In 2003, in an effort led by Charlie and Ed Shelton of Shelton Vineyards, the United States' Bureau of Alcohol, Tobacco, Firearms and Explosives approved the new appellation for the region with the name Yadkin Valley AVA, allowing winemakers to bottle wines with a label indicating that the wine came from the Yadkin Valley. In 2005, there were 14 wineries and  of vineyards in the region. By 2013, there were 38 wineries operating in the Yadkin Valley. As of December 13, 2022, there were 44 wineries making wine in the Yadkin Valley.

Geography 
The Yadkin Valley area is in the piedmont and foothills of the Blue Ridge Mountains. One of the most recognizable landmarks in the AVA is Pilot Mountain. The hardiness zone is mostly 7a and 7b, with 6b in some higher areas.

Travel
Decanter Magazine published a story about the Yadkin Valley region in October 2021. 

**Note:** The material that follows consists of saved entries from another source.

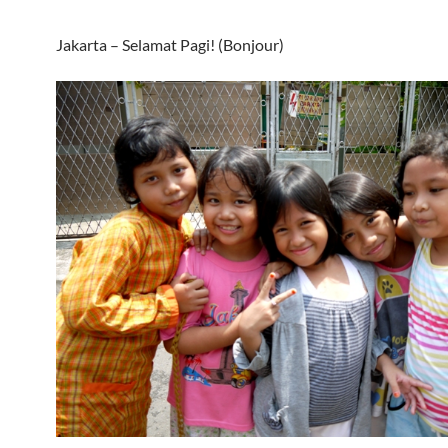
Jakarta – Selamat Pagi! (Bonjour)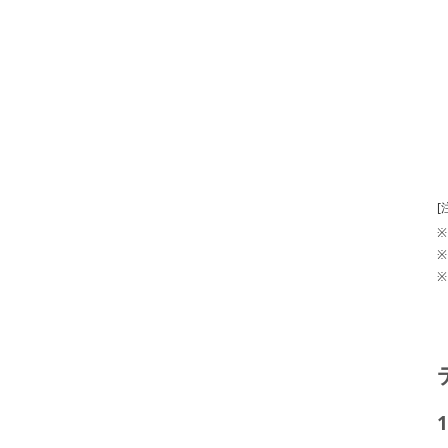
[
※
※
※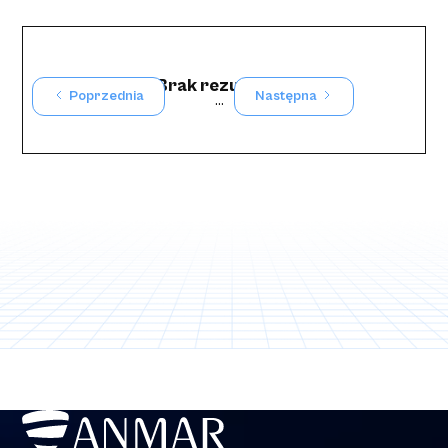
Brak rezultatów
Poprzednia
Następna
...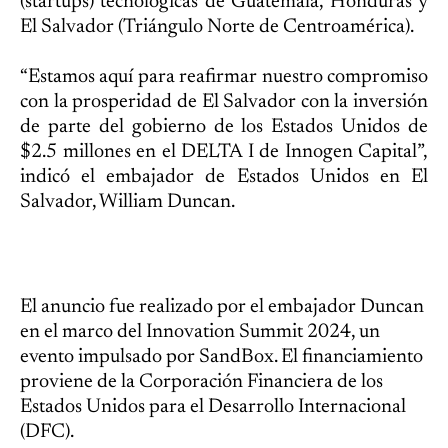
(startups) tecnológicas de Guatemala, Honduras y
El Salvador (Triángulo Norte de Centroamérica).
“Estamos aquí para reafirmar nuestro compromiso
con la prosperidad de El Salvador con la inversión
de parte del gobierno de los Estados Unidos de
$2.5 millones en el DELTA I de Innogen Capital”,
indicó el embajador de Estados Unidos en El
Salvador, William Duncan.
El anuncio fue realizado por el embajador Duncan
en el marco del Innovation Summit 2024, un
evento impulsado por SandBox. El financiamiento
proviene de la Corporación Financiera de los
Estados Unidos para el Desarrollo Internacional
(DFC).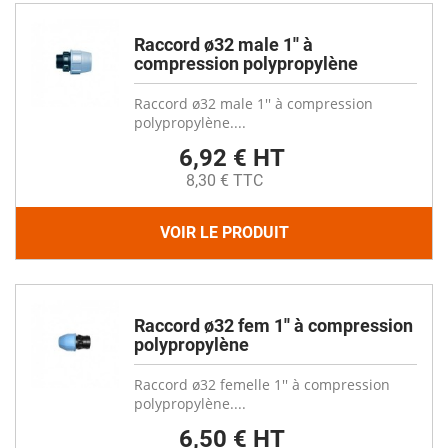
Raccord ø32 male 1'' à
compression polypropylène
Raccord ø32 male 1'' à compression
polypropylène....
6,92 € HT
8,30 € TTC
VOIR LE PRODUIT
Raccord ø32 fem 1'' à compression
polypropylène
Raccord ø32 femelle 1'' à compression
polypropylène....
6,50 € HT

Southern Living Magazine published a feature story about the Yadkin Valley region in November 2007.

Local wine festivals 
The Yadkin Valley Wine Festival is traditionally held the third Saturday in May at the Municipal Park in Elkin.  The Yadkin Valley Grape Festival is held the third Saturday in October in Yadkinville. Prior to 2005, these wineries also participated in the North Carolina Wine Festival. The Budbreak Wine and Craft Beer Festival is usually held in downtown Mount Airy, North Carolina on the first Saturday in May.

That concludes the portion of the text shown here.